Produziu-se uma guinada. O grupo se descola momentaneamente de Washington, onde estão os arqui-inimigos de Nicolás Maduro. Encosta-se em Havana, onde se encontram os amigos mais fraternos do ditador. O objetivo é, claramente, o de instalar no incêndio venezuelano uma porta de emergência. Cruzando-a, Maduro seria conduzido em segurança para Cuba com seus familiares e sequazes.
Integram o Grupo de Lima: Argentina, Brasil, Canadá, Chile, Colômbia, Costa Rica, Guatemala, Honduras, Panamá, Paraguai, Peru e Venezuela (representada por um preposto de Juan Guaidó, que lidera a oposição a Maduro). Além de tentar atrair Cuba para a trincheira da solução diplomática, decidiu-se solicitar uma reunião de emergência com o Grupo Internacional de Contatos da Venezuela.
Criado há três meses por iniciativa da União Europeia, o 'Contatos' é majoritariamente composto por países europeus: Alemanha, França, Itália, Holanda, Portugal, Espanha, Suécia e Reino Unido. Mas tem um puxadinho latino-americano, pois inclui Bolívia, Equador, Uruguai e Costa Rica. O grupo notabiliza-se por defender eleições livres como solução para a encrenca venezuelana, sem especificar quem se encarregaria de organizar o pleito.

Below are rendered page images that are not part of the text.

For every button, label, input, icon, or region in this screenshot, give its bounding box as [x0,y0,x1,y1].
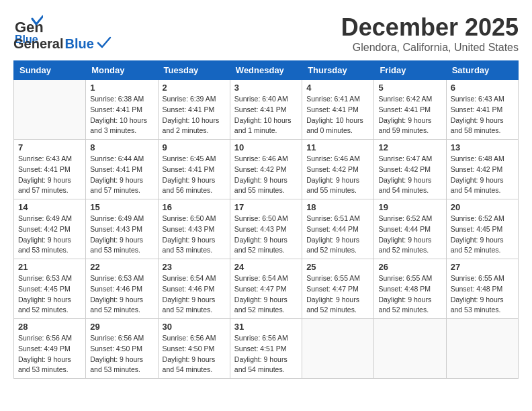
day-info: Sunrise: 6:56 AMSunset: 4:49 PMDaylight:… [18,333,81,375]
day-number: 19 [378,202,441,212]
day-info: Sunrise: 6:54 AMSunset: 4:46 PMDaylight:… [163,273,226,316]
day-info: Sunrise: 6:50 AMSunset: 4:43 PMDaylight:… [234,214,298,256]
day-info: Sunrise: 6:51 AMSunset: 4:44 PMDaylight:… [306,214,369,256]
day-number: 9 [163,142,226,152]
day-number: 14 [18,202,81,212]
day-info: Sunrise: 6:53 AMSunset: 4:46 PMDaylight:… [90,273,153,316]
page-header: General Blue General Blue December 2025 … [13,13,519,54]
day-number: 4 [306,83,369,93]
calendar-cell: 5Sunrise: 6:42 AMSunset: 4:41 PMDaylight… [374,80,446,140]
calendar-cell: 12Sunrise: 6:47 AMSunset: 4:42 PMDayligh… [374,140,446,199]
day-info: Sunrise: 6:49 AMSunset: 4:43 PMDaylight:… [90,214,153,256]
day-number: 8 [90,142,153,152]
calendar-cell: 17Sunrise: 6:50 AMSunset: 4:43 PMDayligh… [230,199,302,259]
calendar-cell: 8Sunrise: 6:44 AMSunset: 4:41 PMDaylight… [86,140,158,199]
calendar-cell: 1Sunrise: 6:38 AMSunset: 4:41 PMDaylight… [86,80,158,140]
day-info: Sunrise: 6:42 AMSunset: 4:41 PMDaylight:… [378,94,441,136]
calendar-cell: 19Sunrise: 6:52 AMSunset: 4:44 PMDayligh… [374,199,446,259]
title-area: December 2025 Glendora, California, Unit… [341,13,519,54]
day-number: 27 [451,262,514,272]
day-info: Sunrise: 6:46 AMSunset: 4:42 PMDaylight:… [234,154,298,196]
logo-blue: Blue [64,36,93,52]
calendar-cell: 11Sunrise: 6:46 AMSunset: 4:42 PMDayligh… [302,140,374,199]
calendar-week-row: 1Sunrise: 6:38 AMSunset: 4:41 PMDaylight… [14,80,519,140]
calendar-cell: 26Sunrise: 6:55 AMSunset: 4:48 PMDayligh… [374,259,446,319]
day-info: Sunrise: 6:50 AMSunset: 4:43 PMDaylight:… [163,214,226,256]
day-number: 26 [378,262,441,272]
calendar-cell: 13Sunrise: 6:48 AMSunset: 4:42 PMDayligh… [446,140,518,199]
day-info: Sunrise: 6:46 AMSunset: 4:42 PMDaylight:… [306,154,369,196]
calendar-cell: 4Sunrise: 6:41 AMSunset: 4:41 PMDaylight… [302,80,374,140]
calendar-cell: 25Sunrise: 6:55 AMSunset: 4:47 PMDayligh… [302,259,374,319]
location-title: Glendora, California, United States [341,42,519,54]
day-number: 30 [163,322,226,332]
calendar-week-row: 21Sunrise: 6:53 AMSunset: 4:45 PMDayligh… [14,259,519,319]
day-info: Sunrise: 6:43 AMSunset: 4:41 PMDaylight:… [18,154,81,196]
calendar-cell: 23Sunrise: 6:54 AMSunset: 4:46 PMDayligh… [158,259,230,319]
day-info: Sunrise: 6:52 AMSunset: 4:45 PMDaylight:… [451,214,514,256]
day-info: Sunrise: 6:45 AMSunset: 4:41 PMDaylight:… [163,154,226,196]
calendar-cell: 10Sunrise: 6:46 AMSunset: 4:42 PMDayligh… [230,140,302,199]
day-number: 7 [18,142,81,152]
calendar-cell [374,319,446,379]
calendar-cell: 30Sunrise: 6:56 AMSunset: 4:50 PMDayligh… [158,319,230,379]
day-info: Sunrise: 6:55 AMSunset: 4:48 PMDaylight:… [378,273,441,316]
header-sunday: Sunday [14,61,86,80]
day-info: Sunrise: 6:39 AMSunset: 4:41 PMDaylight:… [163,94,226,136]
day-number: 21 [18,262,81,272]
day-info: Sunrise: 6:56 AMSunset: 4:50 PMDaylight:… [163,333,226,375]
day-number: 20 [451,202,514,212]
calendar-cell: 15Sunrise: 6:49 AMSunset: 4:43 PMDayligh… [86,199,158,259]
calendar-week-row: 28Sunrise: 6:56 AMSunset: 4:49 PMDayligh… [14,319,519,379]
header-friday: Friday [374,61,446,80]
calendar-cell: 14Sunrise: 6:49 AMSunset: 4:42 PMDayligh… [14,199,86,259]
month-title: December 2025 [341,13,519,42]
logo: General Blue General Blue [13,13,112,52]
header-thursday: Thursday [302,61,374,80]
calendar-cell [302,319,374,379]
calendar-cell: 16Sunrise: 6:50 AMSunset: 4:43 PMDayligh… [158,199,230,259]
calendar-cell: 29Sunrise: 6:56 AMSunset: 4:50 PMDayligh… [86,319,158,379]
day-info: Sunrise: 6:41 AMSunset: 4:41 PMDaylight:… [306,94,369,136]
day-info: Sunrise: 6:40 AMSunset: 4:41 PMDaylight:… [234,94,298,136]
day-number: 18 [306,202,369,212]
day-number: 13 [451,142,514,152]
calendar-cell: 27Sunrise: 6:55 AMSunset: 4:48 PMDayligh… [446,259,518,319]
day-number: 10 [234,142,298,152]
day-info: Sunrise: 6:56 AMSunset: 4:50 PMDaylight:… [90,333,153,375]
calendar-cell [14,80,86,140]
day-info: Sunrise: 6:55 AMSunset: 4:47 PMDaylight:… [306,273,369,316]
day-number: 23 [163,262,226,272]
day-number: 3 [234,83,298,93]
calendar-cell: 24Sunrise: 6:54 AMSunset: 4:47 PMDayligh… [230,259,302,319]
day-info: Sunrise: 6:38 AMSunset: 4:41 PMDaylight:… [90,94,153,136]
calendar-cell [446,319,518,379]
day-info: Sunrise: 6:43 AMSunset: 4:41 PMDaylight:… [451,94,514,136]
day-number: 5 [378,83,441,93]
header-tuesday: Tuesday [158,61,230,80]
calendar-table: SundayMondayTuesdayWednesdayThursdayFrid… [13,60,519,379]
day-info: Sunrise: 6:44 AMSunset: 4:41 PMDaylight:… [90,154,153,196]
day-number: 11 [306,142,369,152]
day-number: 15 [90,202,153,212]
day-number: 16 [163,202,226,212]
calendar-cell: 22Sunrise: 6:53 AMSunset: 4:46 PMDayligh… [86,259,158,319]
day-info: Sunrise: 6:56 AMSunset: 4:51 PMDaylight:… [234,333,298,375]
day-number: 22 [90,262,153,272]
calendar-cell: 6Sunrise: 6:43 AMSunset: 4:41 PMDaylight… [446,80,518,140]
day-number: 29 [90,322,153,332]
day-info: Sunrise: 6:47 AMSunset: 4:42 PMDaylight:… [378,154,441,196]
calendar-header-row: SundayMondayTuesdayWednesdayThursdayFrid… [14,61,519,80]
day-info: Sunrise: 6:53 AMSunset: 4:45 PMDaylight:… [18,273,81,316]
logo-general: General [13,36,63,52]
calendar-cell: 2Sunrise: 6:39 AMSunset: 4:41 PMDaylight… [158,80,230,140]
calendar-week-row: 14Sunrise: 6:49 AMSunset: 4:42 PMDayligh… [14,199,519,259]
calendar-cell: 28Sunrise: 6:56 AMSunset: 4:49 PMDayligh… [14,319,86,379]
day-number: 24 [234,262,298,272]
day-number: 2 [163,83,226,93]
calendar-cell: 31Sunrise: 6:56 AMSunset: 4:51 PMDayligh… [230,319,302,379]
day-info: Sunrise: 6:48 AMSunset: 4:42 PMDaylight:… [451,154,514,196]
day-info: Sunrise: 6:52 AMSunset: 4:44 PMDaylight:… [378,214,441,256]
calendar-cell: 20Sunrise: 6:52 AMSunset: 4:45 PMDayligh… [446,199,518,259]
header-monday: Monday [86,61,158,80]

A reunião dos grupos pode ocorrer já no início da semana, na Costa Rica, país que integra os dois colegiados. Ao embaralhar as cartas, incluindo no jogo Cuba e os países do 'Contatos', o Grupo de Lima como que renova o ar no porão das negociações em torno da Venezuela. Sai a bruma ideológica. Entra uma lufada de pragmatismo.

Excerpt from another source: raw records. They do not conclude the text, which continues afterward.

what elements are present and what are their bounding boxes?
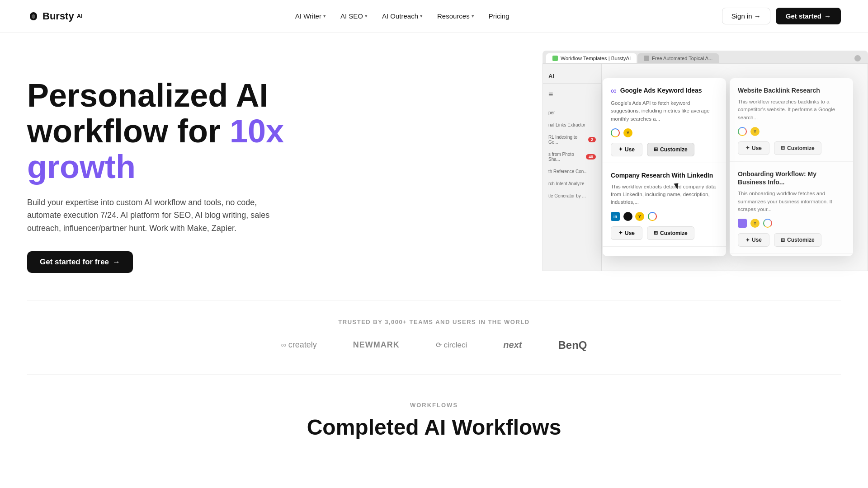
google-icon [763, 219, 772, 228]
customize-button[interactable]: ⊞ Customize [647, 143, 694, 156]
nav-ai-writer[interactable]: AI Writer ▾ [289, 9, 332, 23]
customize-icon: ⊞ [654, 230, 658, 236]
google-icon [648, 212, 657, 221]
card-actions: ✦ Use ⊞ Customize [611, 226, 718, 240]
trusted-logo-newmark: NEWMARK [353, 340, 400, 350]
nav-resources[interactable]: Resources ▾ [431, 9, 481, 23]
nav-links: AI Writer ▾ AI SEO ▾ AI Outreach ▾ Resou… [289, 9, 516, 23]
card-logo-cluster: in Y [611, 212, 718, 221]
trusted-logo-circleci: ⟳ circleci [436, 341, 467, 350]
chevron-down-icon: ▾ [420, 13, 423, 19]
workflows-section: WORKFLOWS Completed AI Workflows [0, 375, 868, 458]
trusted-label: TRUSTED BY 3,000+ TEAMS AND USERS IN THE… [0, 319, 868, 325]
hero-content: Personalized AI workflow for 10x growth … [27, 69, 289, 273]
logo-badge [738, 219, 747, 228]
cards-panel-right: Website Backlink Research This workflow … [730, 78, 853, 256]
logo-badge [623, 212, 632, 221]
card-actions: ✦ Use ⊞ Customize [738, 233, 845, 247]
chevron-down-icon: ▾ [365, 13, 368, 19]
hero-title: Personalized AI workflow for 10x growth [27, 78, 289, 185]
use-icon: ✦ [745, 145, 750, 151]
chevron-down-icon: ▾ [472, 13, 474, 19]
tab-favicon-2 [644, 56, 649, 61]
card-icon-infinity: ∞ [611, 86, 617, 96]
logo-ai: AI [77, 13, 83, 19]
use-icon: ✦ [745, 237, 750, 243]
hero-section: Personalized AI workflow for 10x growth … [0, 33, 868, 300]
cursor [674, 183, 685, 194]
customize-icon: ⊞ [781, 237, 785, 243]
google-icon [611, 128, 620, 137]
card-description: Google's Ads API to fetch keyword sugges… [611, 99, 718, 123]
use-button[interactable]: ✦ Use [738, 233, 769, 247]
card-description: This workflow researches backlinks to a … [738, 98, 845, 122]
trusted-logos: ∞ creately NEWMARK ⟳ circleci next BenQ [0, 339, 868, 352]
card-title: Onboarding Workflow: My Business Info... [738, 170, 845, 186]
tab-favicon [552, 56, 558, 61]
workflows-label: WORKFLOWS [0, 402, 868, 408]
arrow-icon: → [824, 12, 831, 20]
card-logo-cluster: Y [611, 128, 718, 137]
customize-button[interactable]: ⊞ Customize [647, 226, 694, 240]
arrow-icon: → [113, 258, 120, 267]
workflow-card-company-research: Company Research With LinkedIn This work… [603, 163, 726, 247]
browser-scroll-indicator [851, 53, 864, 63]
google-icon [738, 127, 747, 136]
logo[interactable]: BurstyAI [27, 10, 83, 23]
nav-ai-outreach[interactable]: AI Outreach ▾ [376, 9, 429, 23]
card-actions: ✦ Use ⊞ Customize [738, 141, 845, 155]
card-description: This onboarding workflow fetches and sum… [738, 190, 845, 213]
card-title: Google Ads Keyword Ideas [620, 86, 702, 94]
use-button[interactable]: ✦ Use [611, 143, 642, 156]
cards-panel-left: ∞ Google Ads Keyword Ideas Google's Ads … [603, 78, 726, 256]
card-title: Website Backlink Research [738, 86, 845, 94]
get-started-button[interactable]: Get started → [776, 8, 841, 24]
card-logo-cluster: Y [738, 219, 845, 228]
workflow-card-backlink: Website Backlink Research This workflow … [730, 78, 853, 162]
workflow-cards-overlay: ∞ Google Ads Keyword Ideas Google's Ads … [588, 64, 868, 271]
navbar-actions: Sign in → Get started → [722, 8, 841, 24]
logo-badge: Y [623, 128, 632, 137]
workflows-title: Completed AI Workflows [0, 415, 868, 440]
browser-tab-inactive[interactable]: Free Automated Topical A... [637, 53, 719, 63]
hero-app-preview: Workflow Templates | BurstyAI Free Autom… [542, 51, 868, 277]
workflow-card-google-ads: ∞ Google Ads Keyword Ideas Google's Ads … [603, 78, 726, 163]
logo-badge: Y [750, 127, 760, 136]
nav-pricing[interactable]: Pricing [482, 9, 516, 23]
customize-icon: ⊞ [654, 146, 658, 152]
cursor-arrow [674, 183, 679, 190]
use-button[interactable]: ✦ Use [738, 141, 769, 155]
navbar: BurstyAI AI Writer ▾ AI SEO ▾ AI Outreac… [0, 0, 868, 33]
nav-ai-seo[interactable]: AI SEO ▾ [334, 9, 374, 23]
workflow-card-onboarding: Onboarding Workflow: My Business Info...… [730, 162, 853, 253]
card-title: Company Research With LinkedIn [611, 171, 718, 179]
trusted-logo-next: next [503, 340, 522, 350]
logo-badge: Y [635, 212, 644, 221]
trusted-logo-creately: ∞ creately [281, 340, 317, 350]
use-icon: ✦ [618, 230, 623, 236]
browser-content: AI ≡ per nal Links Extractor RL Indexing… [542, 63, 868, 271]
use-button[interactable]: ✦ Use [611, 226, 642, 240]
card-logo-cluster: Y [738, 127, 845, 136]
browser-tab-bar: Workflow Templates | BurstyAI Free Autom… [542, 51, 868, 63]
customize-button[interactable]: ⊞ Customize [774, 233, 821, 247]
logo-badge: Y [750, 219, 760, 228]
signin-button[interactable]: Sign in → [722, 8, 770, 24]
hero-cta-button[interactable]: Get started for free → [27, 251, 133, 273]
card-description: This workflow extracts detailed company … [611, 183, 718, 206]
linkedin-icon: in [611, 212, 620, 221]
hero-description: Build your expertise into custom AI work… [27, 196, 289, 235]
trusted-logo-benq: BenQ [558, 339, 587, 352]
customize-button[interactable]: ⊞ Customize [774, 141, 821, 155]
trusted-section: TRUSTED BY 3,000+ TEAMS AND USERS IN THE… [0, 300, 868, 374]
chevron-down-icon: ▾ [323, 13, 326, 19]
card-actions: ✦ Use ⊞ Customize [611, 143, 718, 156]
logo-icon [27, 10, 40, 23]
customize-icon: ⊞ [781, 145, 785, 151]
browser-tab-active[interactable]: Workflow Templates | BurstyAI [546, 53, 637, 63]
use-icon: ✦ [618, 146, 623, 152]
logo-name: Bursty [42, 10, 74, 22]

Emitido após cerca de cinco horas de conversa, o comunicado desta sexta-feira anota no seu miolo: "Os países do Grupo de Lima decidem fazer as gestões necessárias para que Cuba participe na busca de uma solução para a crise na Venezuela. Igualmente, acordam em propor ao Grupo de Contato Internacional uma urgente reunião de representantes de ambos grupos para buscar a convergência no propósito comum de conseguir o retorno da democracia na Venezuela."

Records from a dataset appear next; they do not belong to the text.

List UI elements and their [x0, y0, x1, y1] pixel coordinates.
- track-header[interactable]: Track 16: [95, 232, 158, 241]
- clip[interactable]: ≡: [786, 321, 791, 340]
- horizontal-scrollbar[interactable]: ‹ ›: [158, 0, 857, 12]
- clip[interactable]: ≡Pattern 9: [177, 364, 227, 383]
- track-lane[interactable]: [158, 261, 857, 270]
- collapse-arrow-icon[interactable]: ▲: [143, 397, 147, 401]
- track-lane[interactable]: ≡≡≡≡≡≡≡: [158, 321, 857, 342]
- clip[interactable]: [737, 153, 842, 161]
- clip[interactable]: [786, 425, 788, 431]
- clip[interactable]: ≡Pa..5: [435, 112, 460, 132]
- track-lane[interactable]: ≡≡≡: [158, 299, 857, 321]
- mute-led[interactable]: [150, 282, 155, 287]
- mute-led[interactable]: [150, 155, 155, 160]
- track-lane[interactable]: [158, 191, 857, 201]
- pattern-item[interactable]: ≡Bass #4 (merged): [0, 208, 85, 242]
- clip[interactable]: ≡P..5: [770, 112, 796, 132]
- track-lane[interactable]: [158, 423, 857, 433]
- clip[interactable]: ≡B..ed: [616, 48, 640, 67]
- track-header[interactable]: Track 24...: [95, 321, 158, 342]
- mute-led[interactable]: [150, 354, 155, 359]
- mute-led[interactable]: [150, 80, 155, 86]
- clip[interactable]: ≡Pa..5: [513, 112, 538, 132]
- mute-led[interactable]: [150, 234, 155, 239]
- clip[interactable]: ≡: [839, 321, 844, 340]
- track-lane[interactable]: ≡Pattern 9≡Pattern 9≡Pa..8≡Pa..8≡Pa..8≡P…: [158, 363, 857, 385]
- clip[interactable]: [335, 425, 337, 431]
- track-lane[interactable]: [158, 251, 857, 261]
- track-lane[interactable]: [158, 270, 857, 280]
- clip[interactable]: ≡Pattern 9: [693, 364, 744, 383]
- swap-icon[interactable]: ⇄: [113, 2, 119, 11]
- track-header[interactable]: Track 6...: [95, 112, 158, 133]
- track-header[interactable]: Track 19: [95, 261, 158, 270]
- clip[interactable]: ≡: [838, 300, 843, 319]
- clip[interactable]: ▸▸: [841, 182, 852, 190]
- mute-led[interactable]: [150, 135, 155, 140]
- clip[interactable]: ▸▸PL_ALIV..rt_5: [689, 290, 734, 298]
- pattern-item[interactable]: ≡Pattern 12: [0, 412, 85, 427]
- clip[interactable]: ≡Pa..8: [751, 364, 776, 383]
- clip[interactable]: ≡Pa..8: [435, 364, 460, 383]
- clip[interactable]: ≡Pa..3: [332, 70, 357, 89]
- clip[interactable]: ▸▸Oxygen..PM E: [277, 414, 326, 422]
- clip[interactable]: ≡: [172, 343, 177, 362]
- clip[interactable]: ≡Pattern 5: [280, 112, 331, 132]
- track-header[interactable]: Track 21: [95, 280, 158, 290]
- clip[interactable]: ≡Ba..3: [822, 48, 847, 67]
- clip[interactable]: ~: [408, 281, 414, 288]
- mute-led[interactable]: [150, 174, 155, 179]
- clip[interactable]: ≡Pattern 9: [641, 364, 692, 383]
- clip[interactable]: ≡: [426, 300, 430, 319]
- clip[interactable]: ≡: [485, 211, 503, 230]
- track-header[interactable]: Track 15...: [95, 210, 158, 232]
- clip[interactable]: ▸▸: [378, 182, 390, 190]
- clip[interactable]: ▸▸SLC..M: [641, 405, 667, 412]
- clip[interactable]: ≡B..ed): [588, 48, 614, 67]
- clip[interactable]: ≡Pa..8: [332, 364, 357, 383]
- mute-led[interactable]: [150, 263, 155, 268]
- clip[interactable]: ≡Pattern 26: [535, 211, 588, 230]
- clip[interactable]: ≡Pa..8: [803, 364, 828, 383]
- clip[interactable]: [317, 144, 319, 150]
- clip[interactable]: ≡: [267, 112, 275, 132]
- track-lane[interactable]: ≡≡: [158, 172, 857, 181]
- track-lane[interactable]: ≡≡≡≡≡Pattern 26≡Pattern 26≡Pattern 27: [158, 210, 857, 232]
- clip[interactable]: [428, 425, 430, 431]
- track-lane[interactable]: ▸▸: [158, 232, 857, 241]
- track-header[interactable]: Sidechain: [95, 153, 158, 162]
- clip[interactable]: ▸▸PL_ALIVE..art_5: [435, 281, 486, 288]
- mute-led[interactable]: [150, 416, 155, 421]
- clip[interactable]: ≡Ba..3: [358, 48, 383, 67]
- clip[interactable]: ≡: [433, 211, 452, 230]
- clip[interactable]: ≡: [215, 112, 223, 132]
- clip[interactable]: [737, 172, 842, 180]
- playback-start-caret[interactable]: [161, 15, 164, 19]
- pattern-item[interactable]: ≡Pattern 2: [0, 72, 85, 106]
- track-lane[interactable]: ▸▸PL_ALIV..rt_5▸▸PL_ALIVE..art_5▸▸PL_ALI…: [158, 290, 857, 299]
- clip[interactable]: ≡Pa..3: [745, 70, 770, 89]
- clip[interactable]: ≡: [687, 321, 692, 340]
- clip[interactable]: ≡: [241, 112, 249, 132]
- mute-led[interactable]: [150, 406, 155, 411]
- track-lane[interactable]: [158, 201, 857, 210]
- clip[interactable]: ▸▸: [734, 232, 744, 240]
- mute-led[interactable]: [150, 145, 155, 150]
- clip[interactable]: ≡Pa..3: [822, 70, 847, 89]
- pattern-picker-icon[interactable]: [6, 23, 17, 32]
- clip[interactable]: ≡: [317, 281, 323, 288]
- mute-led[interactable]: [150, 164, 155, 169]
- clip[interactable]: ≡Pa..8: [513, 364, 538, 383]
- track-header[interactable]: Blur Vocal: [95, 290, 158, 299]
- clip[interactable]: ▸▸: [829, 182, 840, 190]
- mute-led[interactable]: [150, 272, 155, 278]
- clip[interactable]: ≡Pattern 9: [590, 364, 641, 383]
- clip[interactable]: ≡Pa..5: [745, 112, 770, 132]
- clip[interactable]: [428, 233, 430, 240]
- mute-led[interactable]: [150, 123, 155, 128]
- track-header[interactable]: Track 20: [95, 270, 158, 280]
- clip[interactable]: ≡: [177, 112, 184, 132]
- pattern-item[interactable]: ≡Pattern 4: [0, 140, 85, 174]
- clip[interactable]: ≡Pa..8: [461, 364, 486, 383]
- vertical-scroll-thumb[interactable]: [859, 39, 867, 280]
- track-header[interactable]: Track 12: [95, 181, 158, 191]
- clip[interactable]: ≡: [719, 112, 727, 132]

Ironicamente, as novas apostas reforçam o papel secundário desempenhado pelo Brasil. Sob Jair Bolsonaro, Cuba vem sendo tratada com os pés desde o alvorecer do novo governo, quando o capitão mandou embora os médicos cubanos do extinto programa Mais Médicos. Quanto ao Grupo de 'Contatos com a Venezuela', o chanceler Ernesto Araújo já afirmou que "não é uma iniciativa útil".
Resta agora saber que utilidade pretende ter o Brasil nos novos desdobramentos da crise. As orientações recebidas por Araújo no início da semana, em sua visita a Washington, estão com o prazo de validade vencido.
De resto, vai-se descobrir nos próximos dias qual é o tamanho da fenda que oposicionista Juan Guaidó diz ter aberto nas forças armadas venezuelanas. Se a rachadura atingiu o alto comando, Maduro pode se sentir tentado a incluir a carta de Cuba também no seu baralho. Se os generais que sustentam o ditador enxergarem alguma perspectiva de manter os privilégios e a impunidade, a crise continuará pendurada nas manchetes por mais tempo.